It is not recommended that anyone limit his or her intake of fluids during a fast.
Fasting too frequently or for periods of more than several days may have unwanted side effects. A qualified healthcare provider should be consulted before making decisions about therapies and/or health conditions.
Children, teenagers, pregnant and nursing women, the elderly, and those with serious health disorders should not fast. A qualified healthcare provider should be consulted before making decisions about therapies and/or health conditions.
In fasting the body utilizes non-essential tissue (e.g., adipose (fat) tissue, digestive enzymes, muscle contractile fibers, and certain enzymes) for fuel. In naturopathic medicine it is regarded as a rapid method of eliminating wastes and enhancing the healing processes of the body. Fasting facilitates release of fat-soluble toxins that are held in adipose tissue
Despite a variety of books on the method and health benefits of fasting, there are currently no available clinical trials published or in progress to test such assertions.
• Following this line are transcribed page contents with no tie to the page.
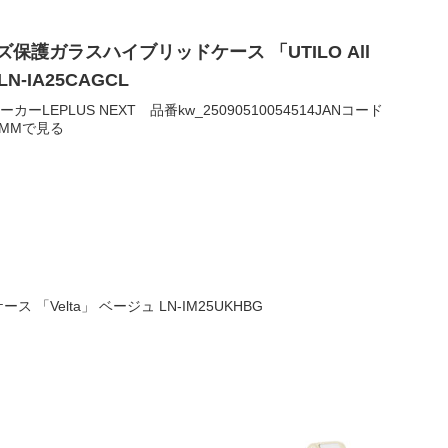
レンズ保護ガラスハイブリッドケース 「UTILO All
LN-IA25CAGCL
00メーカーLEPLUS NEXT 品番kw_25090510054514JANコード
1DMMで見る
ース 「Velta」 ベージュ LN-IM25UKHBG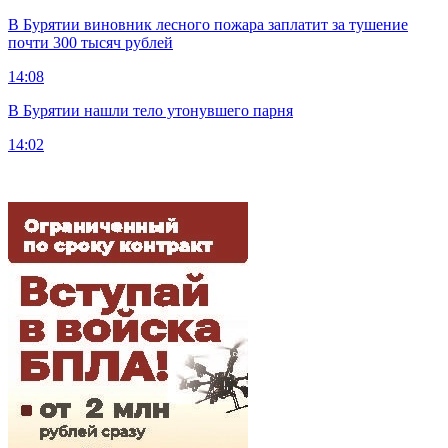
В Бурятии виновник лесного пожара заплатит за тушение
почти 300 тысяч рублей
14:08
В Бурятии нашли тело утонувшего парня
14:02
People usually prepare for a fast by eating a specialized diet before the fast begins. This diet usually includes specialized herbs, and a particular set of fruits and/or vegetables.
Fasting may last for a predetermined number of days, or it may proceed until particular symptoms of a medical condition disappear.
The end of the fast occurs when the patient eats a well planned out meal. This meal usually contains fruits and other very low fat foods.
The benefits of the fast are reported to continue for many weeks or months after the patient has returned to normal eating habits.